Benutzer, welche sich diesen Thread anschauen:

@hyperman

da gebe ich dir recht :)

buffy zeigt ja im Grunde kein Blut aber ich würde schätzen dass man heutzutage die Serie eher 22.15 als zur primetime ausstrahlen würde.
 
Zuletzt bearbeitet:
vor allem gabs zu der zeit damals diese kontinuierlichen Handlungsstränge nicht. keinerlei Charakterentwicklung. Alles Episodisch. Das hat Buffy quasi eingeführt auf dem level das wir heute kennen.
 
Und endlich mal eine Blondine die nicht schreiend weg rennt oder nach 5 min on Screen time tot ist sondern den Vampiren und Dämonen ordentlich auf die fresse gibt :D

Das War auch neu.
 
Und was ist mit Akte X?
obwohl ich nur wenige folgen akte x als jugendlicher gesehen habe denke ich schon dass es was anderes ist wenn 2 erwachsene gegen aliens kämpfen oder wenn es high school kids sind die dämonen und vampire killen.

buffy hat halt den charme eines teeniefilms mit viel humor gepaart ohne, und das ist meine meinung, lächelrich zu wirken.

aber korrigiere mich gerne was akte x angeht :)
 
Serien laufen halt oftmals gleich ab: Man hat einen guten Plot für die erste Staffel. Hat sie keinen Erfolg, bleibt die Geschichte einfach unvollendet. Who cares. Hat sie Erfolg, wird natürlich weiterproduziert. Und das möglichst schnell. Plotlöcher tuen sich auf, Hauptdarsteller haben keine Lust mehr/wollen zu viel Geld und werden aus der Serie gestrichen. In der nächsten Staffel kommen sie dann wieder zurück, da sie mit ihren Filmprojekten etc. selbstverständlich keinen Erfolg hatten. Antagonisten zu Beginn der Serien werden fast immer zu Partnern der „Guten“ oder haben keinen Einfluss mehr auf die Geschichte, da sie durch noch viel krassere Bösewichte abgelöst wurden, gefolgt von noch durchtriebenere Bad Guys etc.
Ach ja: Habe ich schon gesagt, dass am Ende die Auflösung meistens enttäuscht? In Staffel 1 sind halt noch ganz andere Punkte spannend/wichtig als in Staffel 9.

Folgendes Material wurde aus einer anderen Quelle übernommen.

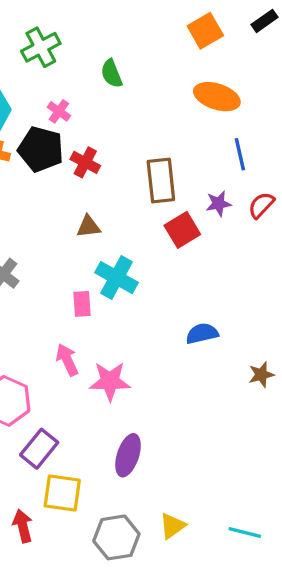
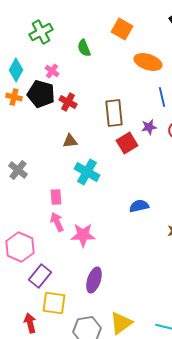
orange square: (205, 31) -> (122, 29), moved, turned -30
pink rectangle: (82, 304) -> (56, 197), moved
yellow triangle: (172, 526) -> (121, 323), size x1.4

Dann empfehle ich dir, es mal mit einer Mini-Serie (eine einzige Staffel mit abgeschlossener Handlung) oder mit einer Anthologie-Serie (mehrere Staffeln, aber abgeschlossene, voneinander unanhhängige Handlung) zu versuchen.
Wie z.B. True Detective, Fargo, Top of the Lake etc.

Da hast du all die von dir aufgezählten Kritikpunkte nicht, dafür quasi einen XXL Spielfilm, der sich viel mehr Zeit insbesondere für die Ausarbeitung der Charaktere nehmen kann, als es ein normaler Film je könnte.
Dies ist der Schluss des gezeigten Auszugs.